[Data shown Boundary: Start]
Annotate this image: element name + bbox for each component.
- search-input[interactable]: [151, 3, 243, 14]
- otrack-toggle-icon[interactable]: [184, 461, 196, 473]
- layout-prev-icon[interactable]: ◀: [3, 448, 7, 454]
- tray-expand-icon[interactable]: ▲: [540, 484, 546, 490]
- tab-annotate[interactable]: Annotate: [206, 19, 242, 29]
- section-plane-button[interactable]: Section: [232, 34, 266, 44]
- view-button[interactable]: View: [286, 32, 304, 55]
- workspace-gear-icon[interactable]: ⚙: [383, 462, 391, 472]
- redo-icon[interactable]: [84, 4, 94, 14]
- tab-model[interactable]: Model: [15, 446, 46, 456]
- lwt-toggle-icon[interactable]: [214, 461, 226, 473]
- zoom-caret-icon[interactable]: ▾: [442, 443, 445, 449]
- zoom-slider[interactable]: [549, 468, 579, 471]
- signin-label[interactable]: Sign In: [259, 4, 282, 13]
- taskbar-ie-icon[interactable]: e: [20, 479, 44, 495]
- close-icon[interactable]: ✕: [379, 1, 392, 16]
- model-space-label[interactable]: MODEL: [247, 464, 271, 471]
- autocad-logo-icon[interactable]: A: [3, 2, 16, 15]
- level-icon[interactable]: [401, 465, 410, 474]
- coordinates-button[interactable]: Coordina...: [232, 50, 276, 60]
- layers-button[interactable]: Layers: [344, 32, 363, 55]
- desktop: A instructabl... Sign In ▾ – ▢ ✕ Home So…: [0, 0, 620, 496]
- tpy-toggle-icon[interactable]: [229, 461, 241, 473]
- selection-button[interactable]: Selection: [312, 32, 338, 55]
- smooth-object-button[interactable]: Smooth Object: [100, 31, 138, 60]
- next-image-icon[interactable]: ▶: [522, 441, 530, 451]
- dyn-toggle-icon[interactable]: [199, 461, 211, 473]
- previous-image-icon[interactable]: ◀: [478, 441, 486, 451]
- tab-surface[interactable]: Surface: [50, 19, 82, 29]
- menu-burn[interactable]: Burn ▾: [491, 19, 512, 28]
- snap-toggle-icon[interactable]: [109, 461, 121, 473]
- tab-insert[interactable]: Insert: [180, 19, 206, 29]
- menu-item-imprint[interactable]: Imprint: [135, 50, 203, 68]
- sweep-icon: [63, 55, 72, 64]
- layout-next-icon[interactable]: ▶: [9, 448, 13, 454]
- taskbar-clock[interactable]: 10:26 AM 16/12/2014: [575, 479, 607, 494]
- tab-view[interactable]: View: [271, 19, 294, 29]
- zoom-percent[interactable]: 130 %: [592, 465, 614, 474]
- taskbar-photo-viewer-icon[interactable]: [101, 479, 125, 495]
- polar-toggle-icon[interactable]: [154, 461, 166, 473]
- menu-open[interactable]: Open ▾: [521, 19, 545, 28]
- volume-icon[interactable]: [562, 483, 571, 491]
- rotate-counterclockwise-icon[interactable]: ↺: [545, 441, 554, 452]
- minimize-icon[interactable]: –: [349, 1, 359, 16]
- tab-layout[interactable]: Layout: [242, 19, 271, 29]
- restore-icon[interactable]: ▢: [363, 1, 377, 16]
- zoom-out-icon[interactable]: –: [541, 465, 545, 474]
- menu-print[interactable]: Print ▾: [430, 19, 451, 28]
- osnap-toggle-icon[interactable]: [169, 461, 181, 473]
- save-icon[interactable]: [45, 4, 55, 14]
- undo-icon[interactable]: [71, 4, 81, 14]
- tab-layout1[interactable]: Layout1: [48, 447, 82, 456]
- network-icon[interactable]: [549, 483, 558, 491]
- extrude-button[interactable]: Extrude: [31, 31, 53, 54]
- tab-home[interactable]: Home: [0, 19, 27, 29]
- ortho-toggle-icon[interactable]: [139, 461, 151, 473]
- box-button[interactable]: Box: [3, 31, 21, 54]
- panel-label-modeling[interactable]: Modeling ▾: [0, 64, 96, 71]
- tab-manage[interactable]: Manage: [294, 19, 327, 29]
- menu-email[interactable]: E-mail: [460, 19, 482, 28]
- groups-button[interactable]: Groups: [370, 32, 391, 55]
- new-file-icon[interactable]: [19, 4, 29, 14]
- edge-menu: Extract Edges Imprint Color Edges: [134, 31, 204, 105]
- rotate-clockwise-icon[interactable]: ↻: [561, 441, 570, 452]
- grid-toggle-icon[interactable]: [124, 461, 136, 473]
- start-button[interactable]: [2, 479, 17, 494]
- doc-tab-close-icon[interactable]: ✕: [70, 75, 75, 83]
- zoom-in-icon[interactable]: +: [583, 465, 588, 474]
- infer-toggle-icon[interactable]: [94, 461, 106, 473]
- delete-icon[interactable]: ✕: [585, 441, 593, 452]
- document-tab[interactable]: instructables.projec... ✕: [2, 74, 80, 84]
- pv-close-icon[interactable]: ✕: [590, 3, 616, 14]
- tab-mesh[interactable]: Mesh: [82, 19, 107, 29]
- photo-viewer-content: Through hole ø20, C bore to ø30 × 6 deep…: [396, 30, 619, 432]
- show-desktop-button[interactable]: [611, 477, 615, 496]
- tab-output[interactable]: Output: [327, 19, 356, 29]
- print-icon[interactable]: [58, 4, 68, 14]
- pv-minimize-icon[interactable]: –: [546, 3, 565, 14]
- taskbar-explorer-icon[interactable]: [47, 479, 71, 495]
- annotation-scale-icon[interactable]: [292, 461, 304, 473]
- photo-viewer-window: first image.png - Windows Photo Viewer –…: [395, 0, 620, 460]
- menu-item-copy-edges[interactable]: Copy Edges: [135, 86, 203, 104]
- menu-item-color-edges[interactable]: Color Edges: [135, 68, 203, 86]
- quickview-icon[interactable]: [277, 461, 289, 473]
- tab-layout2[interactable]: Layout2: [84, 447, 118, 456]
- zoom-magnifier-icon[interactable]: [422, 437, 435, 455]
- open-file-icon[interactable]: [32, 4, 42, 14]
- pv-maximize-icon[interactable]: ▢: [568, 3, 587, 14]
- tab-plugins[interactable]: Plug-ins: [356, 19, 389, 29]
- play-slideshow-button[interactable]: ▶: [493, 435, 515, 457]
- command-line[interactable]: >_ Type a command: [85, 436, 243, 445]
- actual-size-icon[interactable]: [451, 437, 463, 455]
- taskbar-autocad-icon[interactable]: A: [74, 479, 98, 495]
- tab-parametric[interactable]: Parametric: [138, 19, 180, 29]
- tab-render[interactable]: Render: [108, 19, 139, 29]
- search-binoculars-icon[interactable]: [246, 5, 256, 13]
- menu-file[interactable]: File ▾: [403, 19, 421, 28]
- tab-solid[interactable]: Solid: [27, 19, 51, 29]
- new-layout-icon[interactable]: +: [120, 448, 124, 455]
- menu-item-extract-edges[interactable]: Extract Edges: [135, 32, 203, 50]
[Data shown Boundary: End]
◆ **Problem to solve**: Look through the material above for the string "image" and copy each line that has it.

◆ **Exercise response**:
Annotate this image: element name + bbox for each component.
- next-image-icon[interactable]: ▶: [522, 441, 530, 451]
- previous-image-icon[interactable]: ◀: [478, 441, 486, 451]
- photo-viewer-window: first image.png - Windows Photo Viewer –…: [395, 0, 620, 460]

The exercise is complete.